Now with three days left in this week-long Recovery Dialogue, we are receiving some interesting and thoughtful submissions. However, there are a few key concepts around which we need your ideas and approaches:

- Metamodel for Recovery.gov that considers data models used by source systems

- Middleware operated by Recovery.gov that can be used to accept varying data inputs from source systems and normalizes the data into a data base

- Application Programmable Interfaces (API) that can be operated by Recovery.gov to make all recovery data available to the public

Now is a perfect time to check back on the site to help us rate and tag ideas so that the best ones rise to the top. You can still follow us on Twitter at @natldialogue to receive event reminders and updates.

For more information on the Recovery Dialogue, view our one-page summary of the initiative at http://www.napawash.org/recoverydialogue/overview.pdf. [PDF; DorobekInsider.com note: I have it posted here too in a non-PDF Flash viewer.] If you have additional questions, or if you have recommendations for others who should be contacted, please email info@thenationaldialogue.org or call 202-204-3633.

Thank you again for joining the discussion and sharing your innovative ideas.

Warm regards,

Earl Devaney
Chair, Recovery Accountability and Transparency Board

Ed DeSeve
Special Advisor to the President for Recovery Implementation

Finally, the WashingtonPost.com’s Federal Eye Ed O’Keefe scored the first interview with Devaney.

Devaney has $84 million at his disposal and will soon finish hiring a staff of 30 to oversee the site and coordinate oversight efforts with federal inspectors general and state auditors.
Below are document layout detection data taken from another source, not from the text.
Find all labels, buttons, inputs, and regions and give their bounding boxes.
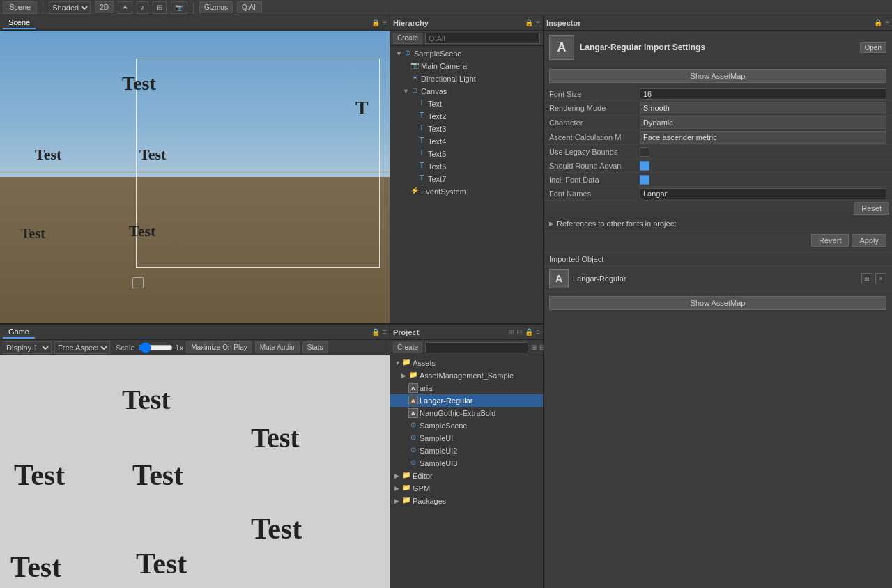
- scene-tab-btn[interactable]: Scene: [3, 1, 37, 14]
- game-text-3: Test: [14, 458, 65, 492]
- inspector-content: A Langar-Regular Import Settings Open Sh…: [544, 31, 892, 588]
- maincamera-icon: 📷: [410, 61, 420, 71]
- project-item-arial[interactable]: A arial: [390, 382, 543, 394]
- project-lock-icon[interactable]: 🔒: [525, 328, 533, 336]
- reset-btn[interactable]: Reset: [854, 202, 889, 215]
- font-size-input[interactable]: [640, 88, 886, 100]
- scene-tab[interactable]: Scene: [3, 17, 36, 29]
- hierarchy-search[interactable]: [425, 33, 540, 44]
- project-item-samplescene[interactable]: ⊙ SampleScene: [390, 419, 543, 432]
- should-round-checkbox[interactable]: [640, 161, 649, 171]
- hierarchy-content[interactable]: ▼ ⊙ SampleScene 📷 Main Camera ☀ Directio…: [390, 46, 543, 323]
- hierarchy-lock-icon[interactable]: 🔒: [525, 19, 533, 26]
- scene-text-3: Test: [35, 146, 61, 164]
- hierarchy-item-text6[interactable]: T Text6: [390, 160, 543, 173]
- hierarchy-controls: Create: [390, 31, 543, 46]
- hierarchy-item-maincamera[interactable]: 📷 Main Camera: [390, 60, 543, 72]
- scene-lock-icon[interactable]: 🔒: [371, 19, 380, 26]
- arial-label: arial: [420, 384, 434, 392]
- hierarchy-menu-icon[interactable]: ≡: [536, 19, 540, 26]
- project-item-editor[interactable]: ▶ 📁 Editor: [390, 470, 543, 482]
- project-menu-icon[interactable]: ≡: [536, 328, 540, 336]
- aspect-dropdown[interactable]: Free Aspect: [54, 341, 110, 354]
- text6-label: Text6: [428, 162, 446, 171]
- project-icon2[interactable]: ⊟: [516, 328, 522, 336]
- text2-icon: T: [417, 111, 426, 121]
- project-item-sampleui2[interactable]: ⊙ SampleUI2: [390, 444, 543, 457]
- show-assetmap-bottom-container: Show AssetMap: [544, 292, 892, 314]
- text3-label: Text3: [428, 125, 446, 133]
- all-btn[interactable]: Q:All: [237, 1, 262, 13]
- audio-icon-btn[interactable]: ♪: [137, 1, 148, 14]
- project-search[interactable]: [425, 342, 528, 353]
- toolbar-sep-2: [193, 2, 194, 13]
- refs-section-label: References to other fonts in project: [557, 219, 676, 228]
- hierarchy-item-text3[interactable]: T Text3: [390, 123, 543, 135]
- hierarchy-item-text5[interactable]: T Text5: [390, 148, 543, 160]
- hierarchy-item-eventsystem[interactable]: ⚡ EventSystem: [390, 185, 543, 198]
- display-dropdown[interactable]: Display 1: [3, 341, 52, 354]
- inspector-lock-icon[interactable]: 🔒: [874, 19, 882, 26]
- project-item-sampleui3[interactable]: ⊙ SampleUI3: [390, 457, 543, 470]
- hierarchy-item-text7[interactable]: T Text7: [390, 173, 543, 185]
- sampleui3-label: SampleUI3: [420, 459, 457, 467]
- inspector-asset-title: Langar-Regular Import Settings: [580, 42, 854, 52]
- langar-label: Langar-Regular: [420, 396, 472, 405]
- effects-icon-btn[interactable]: ⊞: [153, 1, 167, 14]
- hierarchy-item-dirlight[interactable]: ☀ Directional Light: [390, 72, 543, 85]
- open-btn[interactable]: Open: [860, 42, 886, 53]
- project-search-icon[interactable]: ⊞: [531, 343, 537, 351]
- project-item-nanu[interactable]: A NanuGothic-ExtraBold: [390, 407, 543, 419]
- show-assetmap-top-btn[interactable]: Show AssetMap: [549, 69, 886, 83]
- project-item-assetmgmt[interactable]: ▶ 📁 AssetManagement_Sample: [390, 369, 543, 382]
- project-item-sampleui[interactable]: ⊙ SampleUI: [390, 432, 543, 444]
- 2d-btn[interactable]: 2D: [95, 1, 114, 13]
- hierarchy-item-text4[interactable]: T Text4: [390, 135, 543, 148]
- hierarchy-item-canvas[interactable]: ▼ □ Canvas: [390, 85, 543, 98]
- font-names-input[interactable]: [640, 188, 886, 199]
- assetmgmt-icon: 📁: [408, 371, 418, 380]
- apply-btn[interactable]: Apply: [852, 234, 886, 247]
- revert-btn[interactable]: Revert: [811, 234, 849, 247]
- inspector-menu-icon[interactable]: ≡: [885, 19, 889, 26]
- incl-font-checkbox[interactable]: [640, 175, 649, 185]
- use-legacy-checkbox[interactable]: [640, 147, 649, 157]
- hierarchy-item-text2[interactable]: T Text2: [390, 110, 543, 123]
- project-item-langar[interactable]: A Langar-Regular: [390, 394, 543, 407]
- character-text: Dynamic: [643, 118, 673, 127]
- nanu-font-icon: A: [408, 408, 418, 418]
- game-text-4: Test: [132, 458, 183, 492]
- view-mode-dropdown[interactable]: Shaded: [49, 1, 91, 14]
- project-create-btn[interactable]: Create: [393, 342, 422, 353]
- game-menu-icon[interactable]: ≡: [383, 328, 387, 336]
- selection-indicator: [132, 277, 144, 288]
- hierarchy-create-btn[interactable]: Create: [393, 33, 422, 44]
- stats-btn[interactable]: Stats: [302, 341, 328, 353]
- show-assetmap-bottom-btn[interactable]: Show AssetMap: [549, 296, 886, 310]
- camera-icon-btn[interactable]: 📷: [171, 1, 187, 14]
- project-item-packages[interactable]: ▶ 📁 Packages: [390, 495, 543, 507]
- lighting-icon-btn[interactable]: ☀: [118, 1, 132, 14]
- hierarchy-item-text[interactable]: T Text: [390, 98, 543, 110]
- project-content[interactable]: ▼ 📁 Assets ▶ 📁 AssetManagement_Sample A …: [390, 355, 543, 588]
- project-item-gpm[interactable]: ▶ 📁 GPM: [390, 482, 543, 495]
- ascent-calc-value[interactable]: Face ascender metric: [640, 131, 886, 144]
- proj-samplescene-icon: ⊙: [408, 421, 418, 431]
- hierarchy-top-icons: 🔒 ≡: [525, 19, 540, 26]
- imported-close-icon[interactable]: ×: [875, 273, 886, 284]
- scene-menu-icon[interactable]: ≡: [383, 19, 387, 26]
- scale-slider[interactable]: [138, 343, 173, 352]
- maximize-btn[interactable]: Maximize On Play: [186, 341, 252, 353]
- project-item-assets[interactable]: ▼ 📁 Assets: [390, 357, 543, 369]
- game-lock-icon[interactable]: 🔒: [371, 328, 380, 336]
- character-value[interactable]: Dynamic: [640, 116, 886, 129]
- project-icon1[interactable]: ⊞: [508, 328, 514, 336]
- game-tab[interactable]: Game: [3, 326, 35, 339]
- hierarchy-item-samplescene[interactable]: ▼ ⊙ SampleScene: [390, 47, 543, 60]
- mute-btn[interactable]: Mute Audio: [255, 341, 300, 353]
- gizmos-btn[interactable]: Gizmos: [199, 1, 233, 13]
- incl-font-field: Incl. Font Data: [544, 173, 892, 187]
- imported-copy-icon[interactable]: ⊞: [861, 273, 872, 284]
- refs-section-header[interactable]: ▶ References to other fonts in project: [544, 216, 892, 231]
- rendering-mode-value[interactable]: Smooth: [640, 102, 886, 114]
The Web site must be able to collect and display spending information on each stimulus-funded project by mid-October. Devaney’s team already has several critics: High-tech firms and good government groups want the ability to download and analyze spending figures and redistribute them across third-party sites. Some Web designers dislike the site’s current design. Lawmakers worry thatDevaney has not acted quickly enough to report on funds already distributed. Still others say this week’s forum has been dominated by technology companies looking for an easy way to pitch their products to government officials.

In response, Devaney pleas for patience and suggests skeptics grade the site’s progress on a monthly basis. The board has considered several design models, including a display that mirrors traditional newspaper Web sites, he said.